● What to work on
Start at the top line and retype the data exactly through to the end.

○ ○ ○ ○ ○ ○ ○

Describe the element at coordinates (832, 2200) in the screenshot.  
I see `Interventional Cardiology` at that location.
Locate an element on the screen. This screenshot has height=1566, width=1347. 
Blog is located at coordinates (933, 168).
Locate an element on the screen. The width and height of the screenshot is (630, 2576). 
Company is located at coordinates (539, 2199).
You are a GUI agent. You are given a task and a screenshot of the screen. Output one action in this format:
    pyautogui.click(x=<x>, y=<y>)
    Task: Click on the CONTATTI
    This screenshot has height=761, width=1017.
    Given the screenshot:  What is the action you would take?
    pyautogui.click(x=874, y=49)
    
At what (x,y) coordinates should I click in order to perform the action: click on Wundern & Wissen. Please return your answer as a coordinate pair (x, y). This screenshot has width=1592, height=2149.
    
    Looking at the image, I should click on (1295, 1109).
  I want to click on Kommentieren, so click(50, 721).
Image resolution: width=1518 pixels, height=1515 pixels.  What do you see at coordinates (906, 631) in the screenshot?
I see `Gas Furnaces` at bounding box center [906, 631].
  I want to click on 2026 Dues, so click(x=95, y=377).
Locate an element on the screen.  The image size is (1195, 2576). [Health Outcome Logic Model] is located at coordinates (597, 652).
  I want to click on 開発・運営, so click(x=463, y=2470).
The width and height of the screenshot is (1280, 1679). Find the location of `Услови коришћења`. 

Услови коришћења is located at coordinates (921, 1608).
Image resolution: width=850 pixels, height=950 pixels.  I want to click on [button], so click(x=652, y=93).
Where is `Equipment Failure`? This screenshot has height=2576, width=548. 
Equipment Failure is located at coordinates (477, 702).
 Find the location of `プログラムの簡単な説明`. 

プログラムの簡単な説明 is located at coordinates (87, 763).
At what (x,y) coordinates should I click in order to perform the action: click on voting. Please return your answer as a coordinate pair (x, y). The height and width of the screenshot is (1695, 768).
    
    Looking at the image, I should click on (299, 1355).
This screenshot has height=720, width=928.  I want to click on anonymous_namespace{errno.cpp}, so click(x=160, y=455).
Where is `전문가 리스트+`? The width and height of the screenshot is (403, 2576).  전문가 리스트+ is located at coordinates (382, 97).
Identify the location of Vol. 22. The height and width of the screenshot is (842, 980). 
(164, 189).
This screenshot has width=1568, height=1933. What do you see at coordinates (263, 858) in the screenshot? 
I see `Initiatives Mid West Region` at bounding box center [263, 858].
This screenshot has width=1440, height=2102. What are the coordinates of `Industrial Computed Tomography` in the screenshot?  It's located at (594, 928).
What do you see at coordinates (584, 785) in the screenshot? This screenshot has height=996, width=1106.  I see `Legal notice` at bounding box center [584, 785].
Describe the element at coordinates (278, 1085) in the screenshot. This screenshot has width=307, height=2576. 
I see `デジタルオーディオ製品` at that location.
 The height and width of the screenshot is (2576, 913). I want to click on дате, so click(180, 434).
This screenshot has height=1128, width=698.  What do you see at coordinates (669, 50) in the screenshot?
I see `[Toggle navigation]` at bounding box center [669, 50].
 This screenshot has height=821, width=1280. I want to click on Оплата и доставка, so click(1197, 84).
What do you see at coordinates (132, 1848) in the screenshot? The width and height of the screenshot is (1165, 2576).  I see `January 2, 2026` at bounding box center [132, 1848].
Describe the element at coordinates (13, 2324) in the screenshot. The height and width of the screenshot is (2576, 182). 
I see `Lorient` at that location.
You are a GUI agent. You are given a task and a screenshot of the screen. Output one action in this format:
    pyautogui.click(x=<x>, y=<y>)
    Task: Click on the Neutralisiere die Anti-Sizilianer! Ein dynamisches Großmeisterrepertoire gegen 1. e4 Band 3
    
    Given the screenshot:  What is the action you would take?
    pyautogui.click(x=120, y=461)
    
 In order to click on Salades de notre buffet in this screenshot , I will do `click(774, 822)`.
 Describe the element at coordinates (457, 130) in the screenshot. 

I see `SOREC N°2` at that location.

○ ○ ○ ○ ○ ○ ○

● Response box
Describe the element at coordinates (832, 2200) in the screenshot.  
I see `Interventional Cardiology` at that location.
Locate an element on the screen. This screenshot has height=1566, width=1347. 
Blog is located at coordinates (933, 168).
Locate an element on the screen. The width and height of the screenshot is (630, 2576). 
Company is located at coordinates (539, 2199).
You are a GUI agent. You are given a task and a screenshot of the screen. Output one action in this format:
    pyautogui.click(x=<x>, y=<y>)
    Task: Click on the CONTATTI
    This screenshot has height=761, width=1017.
    Given the screenshot:  What is the action you would take?
    pyautogui.click(x=874, y=49)
    
At what (x,y) coordinates should I click in order to perform the action: click on Wundern & Wissen. Please return your answer as a coordinate pair (x, y). This screenshot has width=1592, height=2149.
    
    Looking at the image, I should click on (1295, 1109).
  I want to click on Kommentieren, so click(50, 721).
Image resolution: width=1518 pixels, height=1515 pixels.  What do you see at coordinates (906, 631) in the screenshot?
I see `Gas Furnaces` at bounding box center [906, 631].
  I want to click on 2026 Dues, so click(x=95, y=377).
Locate an element on the screen.  The image size is (1195, 2576). [Health Outcome Logic Model] is located at coordinates (597, 652).
  I want to click on 開発・運営, so click(x=463, y=2470).
The width and height of the screenshot is (1280, 1679). Find the location of `Услови коришћења`. 

Услови коришћења is located at coordinates (921, 1608).
Image resolution: width=850 pixels, height=950 pixels.  I want to click on [button], so click(x=652, y=93).
Where is `Equipment Failure`? This screenshot has height=2576, width=548. 
Equipment Failure is located at coordinates (477, 702).
 Find the location of `プログラムの簡単な説明`. 

プログラムの簡単な説明 is located at coordinates (87, 763).
At what (x,y) coordinates should I click in order to perform the action: click on voting. Please return your answer as a coordinate pair (x, y). The height and width of the screenshot is (1695, 768).
    
    Looking at the image, I should click on (299, 1355).
This screenshot has height=720, width=928.  I want to click on anonymous_namespace{errno.cpp}, so click(x=160, y=455).
Where is `전문가 리스트+`? The width and height of the screenshot is (403, 2576).  전문가 리스트+ is located at coordinates (382, 97).
Identify the location of Vol. 22. The height and width of the screenshot is (842, 980). 
(164, 189).
This screenshot has width=1568, height=1933. What do you see at coordinates (263, 858) in the screenshot? 
I see `Initiatives Mid West Region` at bounding box center [263, 858].
This screenshot has width=1440, height=2102. What are the coordinates of `Industrial Computed Tomography` in the screenshot?  It's located at (594, 928).
What do you see at coordinates (584, 785) in the screenshot? This screenshot has height=996, width=1106.  I see `Legal notice` at bounding box center [584, 785].
Describe the element at coordinates (278, 1085) in the screenshot. This screenshot has width=307, height=2576. 
I see `デジタルオーディオ製品` at that location.
 The height and width of the screenshot is (2576, 913). I want to click on дате, so click(180, 434).
This screenshot has height=1128, width=698.  What do you see at coordinates (669, 50) in the screenshot?
I see `[Toggle navigation]` at bounding box center [669, 50].
 This screenshot has height=821, width=1280. I want to click on Оплата и доставка, so click(1197, 84).
What do you see at coordinates (132, 1848) in the screenshot? The width and height of the screenshot is (1165, 2576).  I see `January 2, 2026` at bounding box center [132, 1848].
Describe the element at coordinates (13, 2324) in the screenshot. The height and width of the screenshot is (2576, 182). 
I see `Lorient` at that location.
You are a GUI agent. You are given a task and a screenshot of the screen. Output one action in this format:
    pyautogui.click(x=<x>, y=<y>)
    Task: Click on the Neutralisiere die Anti-Sizilianer! Ein dynamisches Großmeisterrepertoire gegen 1. e4 Band 3
    
    Given the screenshot:  What is the action you would take?
    pyautogui.click(x=120, y=461)
    
 In order to click on Salades de notre buffet in this screenshot , I will do `click(774, 822)`.
 Describe the element at coordinates (457, 130) in the screenshot. 

I see `SOREC N°2` at that location.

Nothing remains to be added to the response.